The word to look for is "button". Report every line of the entries below that has it.
Content starts
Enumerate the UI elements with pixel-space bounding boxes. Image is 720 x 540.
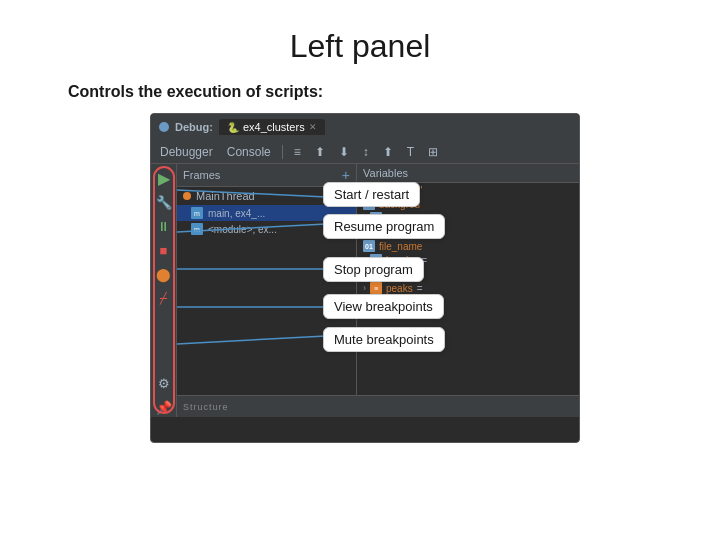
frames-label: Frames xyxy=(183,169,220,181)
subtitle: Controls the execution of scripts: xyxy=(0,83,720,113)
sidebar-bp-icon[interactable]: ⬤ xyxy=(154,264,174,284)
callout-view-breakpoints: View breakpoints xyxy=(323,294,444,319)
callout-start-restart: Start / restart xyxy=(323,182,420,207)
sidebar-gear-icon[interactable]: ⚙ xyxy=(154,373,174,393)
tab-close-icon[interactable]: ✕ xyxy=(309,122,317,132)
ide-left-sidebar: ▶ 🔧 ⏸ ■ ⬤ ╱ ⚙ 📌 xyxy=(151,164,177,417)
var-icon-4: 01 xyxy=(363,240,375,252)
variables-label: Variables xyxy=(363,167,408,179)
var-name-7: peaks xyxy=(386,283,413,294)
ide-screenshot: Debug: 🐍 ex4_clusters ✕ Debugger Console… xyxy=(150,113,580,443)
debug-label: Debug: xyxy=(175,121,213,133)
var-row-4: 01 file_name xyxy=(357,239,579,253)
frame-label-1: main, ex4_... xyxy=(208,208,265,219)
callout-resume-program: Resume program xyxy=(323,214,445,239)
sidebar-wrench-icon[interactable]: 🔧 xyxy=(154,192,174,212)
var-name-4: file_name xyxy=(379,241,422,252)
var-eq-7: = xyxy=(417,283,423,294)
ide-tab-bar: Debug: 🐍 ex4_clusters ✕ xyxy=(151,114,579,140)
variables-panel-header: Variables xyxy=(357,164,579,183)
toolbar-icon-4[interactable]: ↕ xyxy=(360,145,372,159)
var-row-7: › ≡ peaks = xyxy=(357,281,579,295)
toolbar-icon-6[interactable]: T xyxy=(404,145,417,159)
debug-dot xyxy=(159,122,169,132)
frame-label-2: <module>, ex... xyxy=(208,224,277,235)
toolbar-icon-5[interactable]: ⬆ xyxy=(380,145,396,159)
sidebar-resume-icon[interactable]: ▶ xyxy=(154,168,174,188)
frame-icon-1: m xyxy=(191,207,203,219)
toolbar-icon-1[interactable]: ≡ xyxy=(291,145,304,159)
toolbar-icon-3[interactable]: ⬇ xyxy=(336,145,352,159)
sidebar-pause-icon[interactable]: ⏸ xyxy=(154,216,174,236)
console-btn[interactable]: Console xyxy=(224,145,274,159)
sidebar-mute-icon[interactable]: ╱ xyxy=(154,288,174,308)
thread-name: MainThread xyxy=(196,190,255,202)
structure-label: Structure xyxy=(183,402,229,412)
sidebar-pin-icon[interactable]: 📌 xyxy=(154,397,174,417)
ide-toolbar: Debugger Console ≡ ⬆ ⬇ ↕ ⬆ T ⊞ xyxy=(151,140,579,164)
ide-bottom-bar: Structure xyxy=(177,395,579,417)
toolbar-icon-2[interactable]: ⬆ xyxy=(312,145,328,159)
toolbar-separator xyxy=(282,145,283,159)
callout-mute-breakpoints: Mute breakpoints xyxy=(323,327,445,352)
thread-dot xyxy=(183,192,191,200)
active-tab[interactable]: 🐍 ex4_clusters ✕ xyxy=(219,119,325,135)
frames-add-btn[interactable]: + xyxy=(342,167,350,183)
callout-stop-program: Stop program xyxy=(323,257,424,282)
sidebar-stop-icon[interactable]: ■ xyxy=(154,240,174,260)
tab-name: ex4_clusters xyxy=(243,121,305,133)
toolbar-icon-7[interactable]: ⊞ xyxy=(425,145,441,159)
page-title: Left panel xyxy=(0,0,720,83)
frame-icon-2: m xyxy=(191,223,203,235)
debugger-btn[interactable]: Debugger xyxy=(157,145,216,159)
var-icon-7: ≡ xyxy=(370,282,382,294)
Content ends
Content starts
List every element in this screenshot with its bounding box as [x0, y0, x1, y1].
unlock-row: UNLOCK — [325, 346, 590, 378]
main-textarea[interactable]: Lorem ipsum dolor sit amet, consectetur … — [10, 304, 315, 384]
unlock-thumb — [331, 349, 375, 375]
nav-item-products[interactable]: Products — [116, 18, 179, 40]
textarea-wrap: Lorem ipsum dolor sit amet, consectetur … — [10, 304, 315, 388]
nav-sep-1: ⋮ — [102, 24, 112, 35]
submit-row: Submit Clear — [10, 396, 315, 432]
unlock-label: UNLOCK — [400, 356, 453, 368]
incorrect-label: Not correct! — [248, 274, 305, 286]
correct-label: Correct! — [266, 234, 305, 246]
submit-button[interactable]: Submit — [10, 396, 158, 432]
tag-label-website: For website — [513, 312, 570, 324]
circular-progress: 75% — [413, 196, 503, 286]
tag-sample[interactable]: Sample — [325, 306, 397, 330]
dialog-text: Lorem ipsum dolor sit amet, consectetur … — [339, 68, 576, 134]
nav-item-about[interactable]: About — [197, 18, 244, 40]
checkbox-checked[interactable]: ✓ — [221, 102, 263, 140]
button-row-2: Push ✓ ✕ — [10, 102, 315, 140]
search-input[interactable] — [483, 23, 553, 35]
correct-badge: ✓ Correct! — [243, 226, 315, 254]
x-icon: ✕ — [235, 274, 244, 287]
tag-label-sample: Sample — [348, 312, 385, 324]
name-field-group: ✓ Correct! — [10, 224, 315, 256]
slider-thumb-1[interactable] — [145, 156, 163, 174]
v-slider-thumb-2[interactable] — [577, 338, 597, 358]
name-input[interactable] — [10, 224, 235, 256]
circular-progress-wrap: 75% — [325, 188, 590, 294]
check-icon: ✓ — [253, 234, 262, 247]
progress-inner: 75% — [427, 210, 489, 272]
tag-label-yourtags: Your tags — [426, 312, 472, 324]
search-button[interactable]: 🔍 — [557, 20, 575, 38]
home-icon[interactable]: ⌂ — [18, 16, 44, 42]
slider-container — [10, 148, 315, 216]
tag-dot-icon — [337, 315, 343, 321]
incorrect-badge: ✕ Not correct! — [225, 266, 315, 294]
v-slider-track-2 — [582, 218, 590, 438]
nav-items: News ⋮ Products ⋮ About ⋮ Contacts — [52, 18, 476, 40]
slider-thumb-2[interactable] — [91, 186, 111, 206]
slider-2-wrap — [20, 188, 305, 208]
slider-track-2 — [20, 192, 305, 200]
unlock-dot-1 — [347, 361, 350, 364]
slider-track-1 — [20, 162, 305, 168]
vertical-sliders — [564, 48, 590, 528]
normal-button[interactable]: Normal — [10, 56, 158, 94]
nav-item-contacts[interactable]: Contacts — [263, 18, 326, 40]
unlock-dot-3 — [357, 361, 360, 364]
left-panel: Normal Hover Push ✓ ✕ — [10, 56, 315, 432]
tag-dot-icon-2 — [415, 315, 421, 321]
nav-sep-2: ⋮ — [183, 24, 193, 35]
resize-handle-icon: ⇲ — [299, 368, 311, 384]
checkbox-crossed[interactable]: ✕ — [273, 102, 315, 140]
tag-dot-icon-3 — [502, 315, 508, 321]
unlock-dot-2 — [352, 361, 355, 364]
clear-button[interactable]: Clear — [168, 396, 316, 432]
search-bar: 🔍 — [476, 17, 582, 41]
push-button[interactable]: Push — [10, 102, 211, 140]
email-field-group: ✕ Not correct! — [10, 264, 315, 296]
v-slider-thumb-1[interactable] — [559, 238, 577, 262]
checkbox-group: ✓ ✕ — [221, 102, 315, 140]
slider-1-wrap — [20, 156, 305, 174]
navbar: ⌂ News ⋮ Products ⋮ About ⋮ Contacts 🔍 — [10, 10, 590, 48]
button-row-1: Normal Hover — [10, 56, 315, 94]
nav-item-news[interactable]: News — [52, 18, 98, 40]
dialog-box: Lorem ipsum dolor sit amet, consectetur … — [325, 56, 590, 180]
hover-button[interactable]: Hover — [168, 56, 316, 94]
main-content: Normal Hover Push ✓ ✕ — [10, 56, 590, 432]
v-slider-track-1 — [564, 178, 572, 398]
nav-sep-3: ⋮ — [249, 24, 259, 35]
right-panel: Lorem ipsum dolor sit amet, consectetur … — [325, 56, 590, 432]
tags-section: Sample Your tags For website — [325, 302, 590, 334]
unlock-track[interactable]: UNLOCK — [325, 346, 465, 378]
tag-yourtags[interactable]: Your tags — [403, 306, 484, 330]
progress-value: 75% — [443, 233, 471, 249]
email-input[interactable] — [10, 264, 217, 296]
Content ends
Solution to the exercise:
submit-button[interactable]: Submit — [10, 396, 158, 432]
button-row-2: Push ✓ ✕ — [10, 102, 315, 140]
search-button[interactable]: 🔍 — [557, 20, 575, 38]
normal-button[interactable]: Normal — [10, 56, 158, 94]
clear-button[interactable]: Clear — [168, 396, 316, 432]
push-button[interactable]: Push — [10, 102, 211, 140]
button-row-1: Normal Hover — [10, 56, 315, 94]
hover-button[interactable]: Hover — [168, 56, 316, 94]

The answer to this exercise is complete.